Congress must agree to a new farm bill or pass an extension prior to January 1, 2024, in order to avoid a lapse in farm programs. First on the chopping block are dairy programs, known to many as the “dairy cliff.” If Congress cannot come to an agreement before the calendar turns to 2024, the dairy program will revert to permanent law. This requires USDA to purchase dairy products in quantities sufficient to raise demand. Under permanent law, the mandated purchase price for milk would be $50.70 per hundredweight based on May 2023 data, which is more than 2.5 times (or 162% higher than) the current market price of milk ($19.30/cwt), according to the Congressional Research Service. Other crops like corn, soybeans, cotton and rice would not see impacts until later in 2024.

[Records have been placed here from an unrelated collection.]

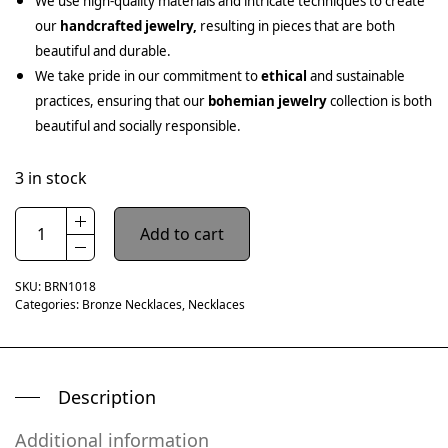
We use high-quality materials and intricate techniques to create
our
handcrafted jewelry,
resulting in pieces that are both
beautiful and durable.
We take pride in our commitment to
ethical
and sustainable
practices, ensuring that our
bohemian jewelry
collection is both
beautiful and socially responsible.
3 in stock
Add to cart
SKU:
BRN1018
Categories:
Bronze Necklaces
,
Necklaces
Description
Additional information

While we don’t believe Congress will allow any farm bill programs to lapse, and is likely to extend the current farm bill, Missouri Farm Bureau (MOFB) is still committed to ensuring no disruption of services during this time of legislative uncertainty. On October 20, MOFB had the opportunity to share our farm bill priorities with Senator John Boozman, Ranking Member of the U.S. Senate Committee on Agriculture, Nutrition, and Forestry. Boozman led a forum in mid-Missouri hosted by U.S. Senator Eric Schmitt before the two visited a nearby farm to hear directly from farmers in the region about items of importance as the legislation is written.
I had the chance to share some of our priorities with the senators, including maintaining and strengthening the farm safety net and bringing common sense to conversations surrounding climate-related conservation spending. At MOFB, we believe much can be done to promote on-farm resiliency without adopting one-size-fits-all mandates that make it harder for farmers and ranchers to go about their business.
Despite the lack of significant news coverage drawing the public’s attention to the farm bill, Missouri Farm Bureau remains committed to delivering results for our members. We will continue to work with our Congressional Delegation to ensure a strong farm safety net in the next farm bill.